My Setiqueue ..........Error Log Files.....

MoFunk · Dec 29, 2003

So I have been re-vamping my lan a bit. I have a smoothwall system working as my router and now will be moving a webserver to the more secure "orange" network of the smoothie system. So I would basically like to move my setiqueue there as well so I can take it off my main rig. Since Seti1 is supposed to end soon, should I even bother? Or if the end is still a few months away, what is the best way to move the queue? Thanks.

Oh and on my main rig I have the queue running as a service, and I totally forgot how I did that, could someone give me a refresher on starting and stopping setiqueue as a service? Thanks.

soni · Dec 29, 2003

setiq -u

move queue, entire folder to new machine

setiq -i

MoFunk · Dec 29, 2003

Thanks Soni. I think I will do that just to get it off my main rig.

MoFunk · Dec 30, 2003

Well I am kinda glad (I guess) that I decided to move my queue. I have not paid much attention to it but I have a ton of error logs. Here is what they say....
the log_date.txt says
12:00am: s@h_wrk Queued passthrough request
12:00am: s@h_wrk Passing through request send_result_get_user_stats
12:00am: s@h_wrk Seti@home message: 'Corrupt user ID. Please exit SETI@Home, delete user_info.sah and result.sah and restart SETI@Home. This problem results from a server side error that has been fixed.'
12:00am: s@h_wrk Passthrough: Seti@home status: ErrorCode 0x00000064 100
12:00am: s@h_wrk Returning passing through request response

and the err_date.txt file says
12:00am: s@h_wrk Seti@home message: 'Corrupt user ID. Please exit SETI@Home, delete user_info.sah and result.sah and restart SETI@Home. This problem results from a server side error that has been fixed.'

So, how am I supposed to figure this out? I have a ton of them.

Smoke · Dec 30, 2003

My Q is also suffering from the same thing. It is a result of the "defective WUs" Berkeley sent out over a month ago when their server was crashing.

I have taken all sorts of measures to remedy this problem without a whole lot of success.

When it was first discovered I took the extreme measure of completely deleting all 7,000+ cached WUs on my Q to insure that no additional "defective WUs" were given out. But it appears the damage was done and a whole lot of them were distributed.

The "defective WUs" don't have a proper "user_info.sah" file. This causes an additional error in the "result.sah" file (no ID or KEY). If the machine can be discovered that has the "defective WU(s)", it can be fixed. But in my case there are so many Queues and Clients that I have no way of knowing which machine is at fault.

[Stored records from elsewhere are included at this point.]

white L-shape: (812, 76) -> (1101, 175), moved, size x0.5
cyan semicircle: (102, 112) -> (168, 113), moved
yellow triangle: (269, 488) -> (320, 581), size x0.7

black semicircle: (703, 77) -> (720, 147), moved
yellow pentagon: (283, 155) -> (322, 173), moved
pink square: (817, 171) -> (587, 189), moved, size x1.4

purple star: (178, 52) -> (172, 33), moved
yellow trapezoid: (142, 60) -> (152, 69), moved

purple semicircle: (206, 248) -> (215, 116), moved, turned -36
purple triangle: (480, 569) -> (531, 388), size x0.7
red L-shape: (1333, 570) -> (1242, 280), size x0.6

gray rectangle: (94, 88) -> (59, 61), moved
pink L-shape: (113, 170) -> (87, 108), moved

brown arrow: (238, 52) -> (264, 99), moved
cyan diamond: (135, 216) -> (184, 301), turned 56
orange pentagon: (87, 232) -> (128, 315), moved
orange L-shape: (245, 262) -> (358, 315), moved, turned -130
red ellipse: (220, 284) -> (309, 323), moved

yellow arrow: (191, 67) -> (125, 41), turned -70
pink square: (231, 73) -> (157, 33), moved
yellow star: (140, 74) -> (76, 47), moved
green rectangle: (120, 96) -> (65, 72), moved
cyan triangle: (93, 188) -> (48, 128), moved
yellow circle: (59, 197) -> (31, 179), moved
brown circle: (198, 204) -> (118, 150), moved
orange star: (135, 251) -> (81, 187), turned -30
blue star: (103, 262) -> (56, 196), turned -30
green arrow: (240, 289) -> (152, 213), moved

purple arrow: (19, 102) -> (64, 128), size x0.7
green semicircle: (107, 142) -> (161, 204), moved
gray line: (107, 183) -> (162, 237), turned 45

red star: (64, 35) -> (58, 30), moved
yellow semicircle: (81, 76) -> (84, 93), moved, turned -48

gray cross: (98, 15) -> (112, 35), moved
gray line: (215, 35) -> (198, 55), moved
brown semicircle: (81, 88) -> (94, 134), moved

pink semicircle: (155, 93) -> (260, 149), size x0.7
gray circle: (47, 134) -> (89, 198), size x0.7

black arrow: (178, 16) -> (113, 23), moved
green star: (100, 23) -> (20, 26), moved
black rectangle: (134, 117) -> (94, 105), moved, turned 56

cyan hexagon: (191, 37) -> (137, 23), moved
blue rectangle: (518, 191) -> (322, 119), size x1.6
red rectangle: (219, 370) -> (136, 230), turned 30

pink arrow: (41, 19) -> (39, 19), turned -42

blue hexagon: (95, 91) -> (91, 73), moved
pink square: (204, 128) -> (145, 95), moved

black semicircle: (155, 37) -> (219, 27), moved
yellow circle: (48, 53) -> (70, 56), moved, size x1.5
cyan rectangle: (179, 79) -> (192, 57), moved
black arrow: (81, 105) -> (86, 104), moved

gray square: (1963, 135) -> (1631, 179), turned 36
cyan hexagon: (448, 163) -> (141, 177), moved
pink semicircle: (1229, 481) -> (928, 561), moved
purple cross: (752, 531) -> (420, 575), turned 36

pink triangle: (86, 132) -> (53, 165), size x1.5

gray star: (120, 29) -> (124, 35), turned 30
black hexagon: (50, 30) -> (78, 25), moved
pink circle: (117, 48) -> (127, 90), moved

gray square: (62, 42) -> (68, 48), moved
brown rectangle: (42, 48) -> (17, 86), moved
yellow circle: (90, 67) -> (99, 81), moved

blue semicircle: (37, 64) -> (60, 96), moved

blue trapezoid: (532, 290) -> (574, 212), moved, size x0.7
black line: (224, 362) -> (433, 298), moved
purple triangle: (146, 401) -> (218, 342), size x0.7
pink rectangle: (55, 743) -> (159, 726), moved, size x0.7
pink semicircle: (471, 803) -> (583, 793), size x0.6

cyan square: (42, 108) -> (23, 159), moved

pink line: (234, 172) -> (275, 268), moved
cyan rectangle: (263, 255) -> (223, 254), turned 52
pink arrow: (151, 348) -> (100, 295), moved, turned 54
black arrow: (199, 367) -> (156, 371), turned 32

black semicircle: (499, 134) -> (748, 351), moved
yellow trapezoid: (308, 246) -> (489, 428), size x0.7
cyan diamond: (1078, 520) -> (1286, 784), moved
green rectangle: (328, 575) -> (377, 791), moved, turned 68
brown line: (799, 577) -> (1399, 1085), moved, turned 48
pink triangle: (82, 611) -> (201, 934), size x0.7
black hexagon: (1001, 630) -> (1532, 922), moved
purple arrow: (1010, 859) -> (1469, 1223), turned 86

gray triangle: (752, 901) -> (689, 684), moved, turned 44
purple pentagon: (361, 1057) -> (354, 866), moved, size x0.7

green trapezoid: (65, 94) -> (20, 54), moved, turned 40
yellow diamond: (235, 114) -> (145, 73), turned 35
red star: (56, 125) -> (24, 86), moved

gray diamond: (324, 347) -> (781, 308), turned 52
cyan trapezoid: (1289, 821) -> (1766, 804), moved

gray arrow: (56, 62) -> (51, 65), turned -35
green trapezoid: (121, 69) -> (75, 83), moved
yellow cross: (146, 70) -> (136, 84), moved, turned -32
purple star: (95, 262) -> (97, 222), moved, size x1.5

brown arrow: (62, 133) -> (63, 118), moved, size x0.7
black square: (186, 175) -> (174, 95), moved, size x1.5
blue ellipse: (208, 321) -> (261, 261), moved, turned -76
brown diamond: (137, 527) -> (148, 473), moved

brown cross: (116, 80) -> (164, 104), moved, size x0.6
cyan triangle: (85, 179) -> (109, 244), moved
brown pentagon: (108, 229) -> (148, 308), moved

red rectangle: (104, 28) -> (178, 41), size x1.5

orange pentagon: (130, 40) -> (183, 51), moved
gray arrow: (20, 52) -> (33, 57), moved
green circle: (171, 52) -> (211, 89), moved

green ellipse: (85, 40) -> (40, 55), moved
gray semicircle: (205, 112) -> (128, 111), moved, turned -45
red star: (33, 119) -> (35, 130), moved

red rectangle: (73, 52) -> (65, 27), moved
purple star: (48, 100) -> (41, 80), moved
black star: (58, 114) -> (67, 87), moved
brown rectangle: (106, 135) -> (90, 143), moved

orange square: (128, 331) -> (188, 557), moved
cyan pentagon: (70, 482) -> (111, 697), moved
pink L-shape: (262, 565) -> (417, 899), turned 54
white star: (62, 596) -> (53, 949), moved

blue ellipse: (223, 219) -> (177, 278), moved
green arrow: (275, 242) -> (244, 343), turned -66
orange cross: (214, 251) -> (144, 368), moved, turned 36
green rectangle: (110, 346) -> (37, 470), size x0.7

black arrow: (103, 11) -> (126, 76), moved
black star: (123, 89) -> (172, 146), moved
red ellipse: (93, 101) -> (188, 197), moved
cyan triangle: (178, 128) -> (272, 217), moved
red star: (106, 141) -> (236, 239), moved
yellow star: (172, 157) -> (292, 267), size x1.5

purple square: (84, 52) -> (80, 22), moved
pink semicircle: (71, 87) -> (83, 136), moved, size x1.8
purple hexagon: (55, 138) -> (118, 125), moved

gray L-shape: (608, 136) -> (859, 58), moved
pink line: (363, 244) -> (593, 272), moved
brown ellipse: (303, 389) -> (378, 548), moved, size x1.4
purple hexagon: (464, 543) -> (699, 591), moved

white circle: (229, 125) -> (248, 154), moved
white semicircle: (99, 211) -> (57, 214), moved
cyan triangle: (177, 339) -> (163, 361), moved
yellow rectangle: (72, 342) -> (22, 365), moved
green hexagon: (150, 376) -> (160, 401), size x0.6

In case you are wondering how this affects a SetiQueue, this is what happens: If the machine is running a caching program like SetiDriver, it starts working on another WU as soon as it completes one (or almost immediately for you people who like to nit-pick 😛). Let's say the "next" WU is a "good one". When it finishes crunching the good WU, SetiDriver dutifully transmits the freshly completed good WU and tries once more to transmit the old "defective WU". Therein lies the dilemma of trying to figure out which machine is the culprit. If the "defective WU" would completely halt the process we could just look for machines that have stopped transmitting completed WUs. But that is not the case, the defective WU laden machines continue crunching new fresh good WUs and endlessly try to transmit both the results of a freshly completed good WU and the old "defective WU".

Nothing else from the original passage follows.